Despite the name, it's not actually a tumour. It's a thickening of the tissue surrounding the digital nerve between the metatarsal heads - most commonly between the 3rd and 4th toes.
The thickened nerve becomes irritated and compressed, producing characteristic symptoms: burning, tingling, or numbness in the forefoot and toes, sometimes accompanied by a sensation of stepping on a pebble or a bunched-up sock.
It's particularly common in runners who wear narrow shoes, run high mileage, or have certain foot types.
1. Wider footwear
The single most effective intervention. Running shoes and everyday shoes should have enough width across the forefoot to allow the toes to spread naturally.
2. Metatarsal pad
A small pad placed just behind the metatarsal heads (not under them) spreads the bones apart and reduces compression on the nerve. Available at pharmacies. Often dramatically effective.
3. Toe spreading exercises
Spread the toes wide and hold 5 seconds. Repeat 10 times. Trains the intrinsic muscles to maintain space between the metatarsals.
4. Calf and plantar fascia flexibility
Tight calf and plantar structures increase forefoot loading.
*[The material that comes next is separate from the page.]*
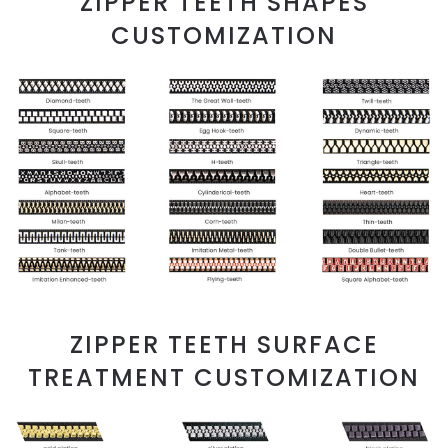
ZIPPER TEETH SHAPES
CUSTOMIZATION
ZIPPER TEETH SURFACE
TREATMENT CUSTOMIZATION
Regular calf stretching and plantar fascia mobilisation reduce the compressive load.
5. Intrinsic foot strengthening
Towel scrunches, short foot exercise, single-leg balance. Reduces the hypermobility between metatarsals that aggravates the nerve.
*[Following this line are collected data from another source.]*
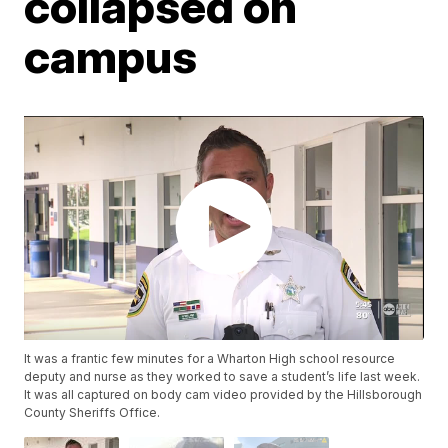
collapsed on
campus
It was a frantic few minutes for a Wharton High school resource
deputy and nurse as they worked to save a student’s life last week.
It was all captured on body cam video provided by the Hillsborough
County Sheriffs Office.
A cortisone injection guided by ultrasound can provide significant temporary relief and is often used to break the pain cycle. It doesn't fix the underlying cause but can allow normal activity while you address footwear and load issues.
If conservative measures fail after 6–12 months, surgical excision of the neuroma is very effective (85–90% success rate). Recovery is 4–6 weeks.
Running is usually possible with appropriate footwear and a metatarsal pad. Reduce forefoot strike if it aggravates symptoms. Running in a shoe with a wider toe box significantly reduces compression.